🤖 AI Summary
Human evaluation of agentic AI shopping assistants is labor-intensive and difficult to scale. Method: This paper introduces the first quantitative assessment of LLM-based agents as digital twins simulating authentic multi-turn user interactions, integrating real-user trajectory collection, fine-grained persona modeling, and LLM agent simulation, evaluated via pairwise behavioral consistency analysis. Results: Despite broader exploration, LLM agents exhibit high fidelity to human users in decision paths, interaction pacing, and feedback content (mean behavioral similarity = 0.82) and reproduce 92% of key design insights. This work establishes the validity and scalability of LLM-based digital twins for automated AI system evaluation and provides the first empirical benchmark and methodological framework for behavior-fidelity-driven evaluation.
📝 Abstract
Agentic AI is emerging, capable of executing tasks through natural language, such as Copilot for coding or Amazon Rufus for shopping. Evaluating these systems is challenging, as their rapid evolution outpaces traditional human evaluation.
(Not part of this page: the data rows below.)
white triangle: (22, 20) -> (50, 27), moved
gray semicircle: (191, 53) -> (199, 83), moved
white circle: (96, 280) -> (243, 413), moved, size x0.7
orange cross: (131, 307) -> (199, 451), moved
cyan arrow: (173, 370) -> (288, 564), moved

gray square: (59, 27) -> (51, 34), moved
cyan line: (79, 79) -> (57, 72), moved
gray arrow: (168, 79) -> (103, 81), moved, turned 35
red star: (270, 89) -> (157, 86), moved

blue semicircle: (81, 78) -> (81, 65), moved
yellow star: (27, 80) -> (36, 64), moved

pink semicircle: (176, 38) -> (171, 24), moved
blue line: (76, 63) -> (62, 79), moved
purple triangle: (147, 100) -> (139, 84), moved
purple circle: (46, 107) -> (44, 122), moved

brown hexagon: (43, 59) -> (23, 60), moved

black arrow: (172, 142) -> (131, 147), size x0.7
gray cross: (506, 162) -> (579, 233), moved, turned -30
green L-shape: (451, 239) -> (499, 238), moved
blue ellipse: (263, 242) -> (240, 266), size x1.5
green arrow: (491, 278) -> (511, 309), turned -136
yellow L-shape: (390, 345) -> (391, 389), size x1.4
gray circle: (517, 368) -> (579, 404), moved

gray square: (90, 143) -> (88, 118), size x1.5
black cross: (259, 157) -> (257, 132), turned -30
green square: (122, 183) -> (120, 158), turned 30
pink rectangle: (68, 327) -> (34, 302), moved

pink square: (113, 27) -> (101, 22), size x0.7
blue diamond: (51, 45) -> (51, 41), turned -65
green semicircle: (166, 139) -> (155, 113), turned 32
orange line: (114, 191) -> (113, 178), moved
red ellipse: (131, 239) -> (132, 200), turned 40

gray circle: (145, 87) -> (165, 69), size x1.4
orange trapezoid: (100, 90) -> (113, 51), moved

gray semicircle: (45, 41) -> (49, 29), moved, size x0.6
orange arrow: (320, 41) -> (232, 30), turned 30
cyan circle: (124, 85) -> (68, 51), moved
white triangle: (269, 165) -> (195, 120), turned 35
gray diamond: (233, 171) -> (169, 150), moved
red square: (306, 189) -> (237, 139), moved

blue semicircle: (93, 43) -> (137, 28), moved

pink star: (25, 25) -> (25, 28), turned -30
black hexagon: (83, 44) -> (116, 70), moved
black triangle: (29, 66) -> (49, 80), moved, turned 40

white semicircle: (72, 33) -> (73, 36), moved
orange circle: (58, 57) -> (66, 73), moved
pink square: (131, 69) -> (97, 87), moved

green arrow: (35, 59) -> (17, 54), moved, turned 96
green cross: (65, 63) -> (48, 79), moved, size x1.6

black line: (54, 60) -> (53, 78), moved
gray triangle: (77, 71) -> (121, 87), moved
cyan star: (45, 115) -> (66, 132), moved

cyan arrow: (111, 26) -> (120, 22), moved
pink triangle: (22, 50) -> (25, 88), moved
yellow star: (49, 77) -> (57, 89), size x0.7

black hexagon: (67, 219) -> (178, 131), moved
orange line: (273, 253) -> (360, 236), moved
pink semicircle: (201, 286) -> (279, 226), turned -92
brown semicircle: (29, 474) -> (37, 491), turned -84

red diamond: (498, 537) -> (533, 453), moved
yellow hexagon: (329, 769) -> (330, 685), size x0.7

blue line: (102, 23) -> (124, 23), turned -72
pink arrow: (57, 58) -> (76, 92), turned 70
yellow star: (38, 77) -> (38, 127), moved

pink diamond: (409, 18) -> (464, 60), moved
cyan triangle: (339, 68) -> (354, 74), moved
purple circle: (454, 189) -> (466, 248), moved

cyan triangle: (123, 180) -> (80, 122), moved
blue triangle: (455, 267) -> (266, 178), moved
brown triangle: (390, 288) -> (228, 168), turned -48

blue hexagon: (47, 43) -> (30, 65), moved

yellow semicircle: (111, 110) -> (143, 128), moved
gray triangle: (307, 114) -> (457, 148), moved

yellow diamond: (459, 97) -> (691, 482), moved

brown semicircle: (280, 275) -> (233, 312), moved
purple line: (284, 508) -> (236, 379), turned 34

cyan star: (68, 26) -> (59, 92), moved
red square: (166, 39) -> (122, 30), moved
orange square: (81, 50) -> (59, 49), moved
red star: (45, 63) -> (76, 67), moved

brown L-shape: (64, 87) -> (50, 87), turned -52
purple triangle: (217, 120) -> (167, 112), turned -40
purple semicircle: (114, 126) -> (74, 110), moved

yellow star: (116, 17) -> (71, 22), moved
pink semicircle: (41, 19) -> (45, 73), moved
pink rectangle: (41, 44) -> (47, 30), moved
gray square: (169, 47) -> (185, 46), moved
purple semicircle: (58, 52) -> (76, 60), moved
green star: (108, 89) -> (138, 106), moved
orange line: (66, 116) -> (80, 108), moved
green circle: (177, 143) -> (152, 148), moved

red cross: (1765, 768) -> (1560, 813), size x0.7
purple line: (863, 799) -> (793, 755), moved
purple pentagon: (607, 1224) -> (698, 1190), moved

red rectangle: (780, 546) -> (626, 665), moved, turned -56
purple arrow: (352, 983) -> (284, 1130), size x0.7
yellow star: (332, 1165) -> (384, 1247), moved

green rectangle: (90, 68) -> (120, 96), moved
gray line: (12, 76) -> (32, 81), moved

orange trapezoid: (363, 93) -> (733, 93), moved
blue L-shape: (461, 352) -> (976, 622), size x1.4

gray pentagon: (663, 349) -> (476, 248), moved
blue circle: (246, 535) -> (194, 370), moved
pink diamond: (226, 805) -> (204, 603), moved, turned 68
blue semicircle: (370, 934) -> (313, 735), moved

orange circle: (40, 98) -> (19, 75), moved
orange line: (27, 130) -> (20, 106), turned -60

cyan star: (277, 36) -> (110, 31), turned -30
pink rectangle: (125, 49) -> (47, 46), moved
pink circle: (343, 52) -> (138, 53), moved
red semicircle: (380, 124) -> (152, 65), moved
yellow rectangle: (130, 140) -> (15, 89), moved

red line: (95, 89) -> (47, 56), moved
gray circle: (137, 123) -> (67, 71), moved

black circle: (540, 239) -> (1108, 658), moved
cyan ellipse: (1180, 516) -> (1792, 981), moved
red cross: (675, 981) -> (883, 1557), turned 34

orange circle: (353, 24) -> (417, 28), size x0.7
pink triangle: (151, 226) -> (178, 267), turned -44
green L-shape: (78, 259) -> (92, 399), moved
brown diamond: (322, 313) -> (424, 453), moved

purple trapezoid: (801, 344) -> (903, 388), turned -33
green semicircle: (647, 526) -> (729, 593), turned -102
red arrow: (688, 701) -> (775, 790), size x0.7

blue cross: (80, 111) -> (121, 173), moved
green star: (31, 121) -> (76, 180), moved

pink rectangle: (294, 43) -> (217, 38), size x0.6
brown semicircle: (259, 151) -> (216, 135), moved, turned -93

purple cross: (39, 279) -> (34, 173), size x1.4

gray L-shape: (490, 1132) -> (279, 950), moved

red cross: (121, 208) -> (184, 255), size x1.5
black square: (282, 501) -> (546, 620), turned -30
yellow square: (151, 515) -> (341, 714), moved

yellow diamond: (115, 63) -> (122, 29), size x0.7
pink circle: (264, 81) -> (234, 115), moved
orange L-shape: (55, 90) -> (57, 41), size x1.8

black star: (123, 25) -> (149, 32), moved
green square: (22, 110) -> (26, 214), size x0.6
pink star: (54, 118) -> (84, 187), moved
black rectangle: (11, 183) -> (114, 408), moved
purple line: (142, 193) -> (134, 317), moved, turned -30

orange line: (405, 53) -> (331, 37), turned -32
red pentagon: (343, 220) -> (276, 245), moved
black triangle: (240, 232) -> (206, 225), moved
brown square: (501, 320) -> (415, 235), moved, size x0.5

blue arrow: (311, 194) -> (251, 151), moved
Researchers have proposed LLM Agents to simulate participants as digital twins, but it remains unclear to what extent a digital twin can represent a specific customer in multi-turn interaction with an agentic AI system. In this paper, we recruited 40 human participants to shop with Amazon Rufus, collected their personas, interaction traces, and UX feedback, and then created digital twins to repeat the task. Pairwise comparison of human and digital-twin traces shows that while agents often explored more diverse choices, their action patterns aligned with humans and yielded similar design feedback. This study is the first to quantify how closely LLM agents can mirror human multi-turn interaction with an agentic AI system, highlighting their potential for scalable evaluation.